One cannot eat without eating something. And one cannot want without wanting something. But the two cases are toto caelo different; if I eat X, it follows that X exists; but if I want X, it does not follow that X exists. If I am eating a pomegranate, it follows that there exists a pomegranate that I am eating. But if I want a pomegranate, it does not follow that there exists a pomegranate that I want.
For there might not be any pomegranates at all, or if there are pomegranates, it might be that none of them is one I want. I might be that fussy.
But suppose there is a definite pomegranate in my visual field, and I want that very pomegranate. It still doesn't follow that the pomegranate I want exists, for a pomegranate that exists in my visual field might not exist in reality.

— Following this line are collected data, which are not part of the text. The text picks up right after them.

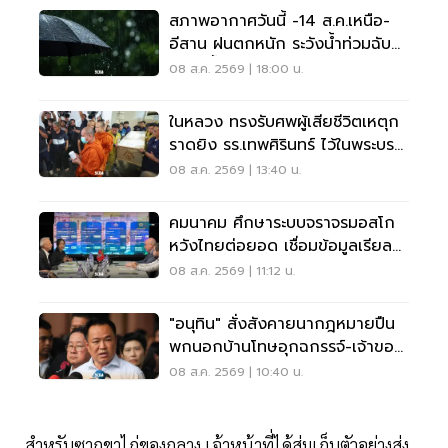
สภาพอากาศวันนี้ -14 ส.ค.เหนือ-
อีสาน ฝนตกหนัก ระวังน้ำท่วมฉับ
พลัน น้ำป่าไหลหลาก
08 ส.ค. 2569 | 18:00 น.
ในหลวง ทรงรับศพผู้เสียชีวิตเหตุก
ราดยิง รร.เทพศิรินทร์ ไว้ในพระบรม
ราชานุเคราะห์
08 ส.ค. 2569 | 13:40 น.
คมนาคม ศึกษาระบบจราจรมอสโก
หวังไทยต่อยอด เชื่อมข้อมูลเรียล
ไทม์ แก้รถติด
08 ส.ค. 2569 | 11:12 น.
"อนุทิน" สั่งสังคายนากฎหมายปืน
พกนอกบ้านโทษอุกฉกรรจ์-เจ้าของ
โดนหนัก
08 ส.ค. 2569 | 10:40 น.
สำหรับซากขาไก่ของกลาง เจ้าหน้าที่ได้สุ่มเก็บตัวอย่างส่ง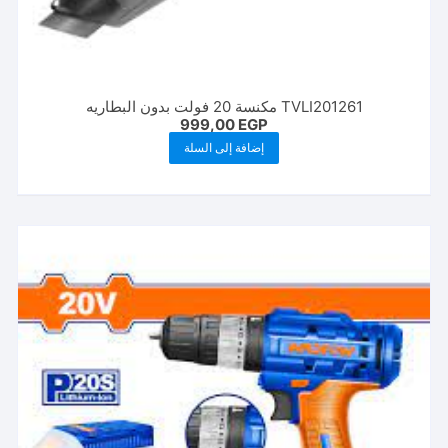
TVLI201261 مكنسة 20 فولت بدون البطاريه
999,00
EGP
إضافة إلى السلة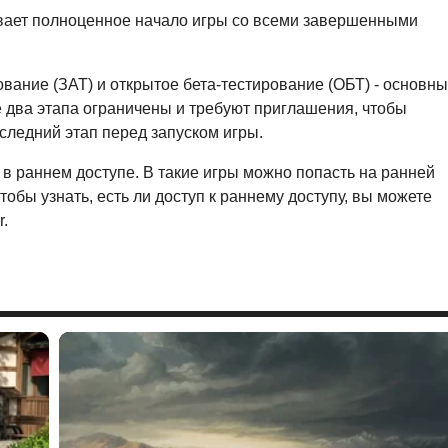
мевает полноценное начало игры со всеми завершенными
ование (ЗАТ) и открытое бета-тестирование (ОБТ) - основн
 два этапа ограничены и требуют приглашения, чтобы
оследний этап перед запуском игры.
 в раннем доступе. В такие игры можно попасть на ранней
тобы узнать, есть ли доступ к раннему доступу, вы можете
r.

The fact that there are no matter transmitters does not prevent me from wanting one. I can want what does not exist, indeed, what cannot exist. Mountain bikes, however, do exist. But from the facts that I exist, and that mountain bikes exist, and that I want a mountain bike, it does not follow that there exists a mountain bike that I want. I might want a bike with features that no existing bike has.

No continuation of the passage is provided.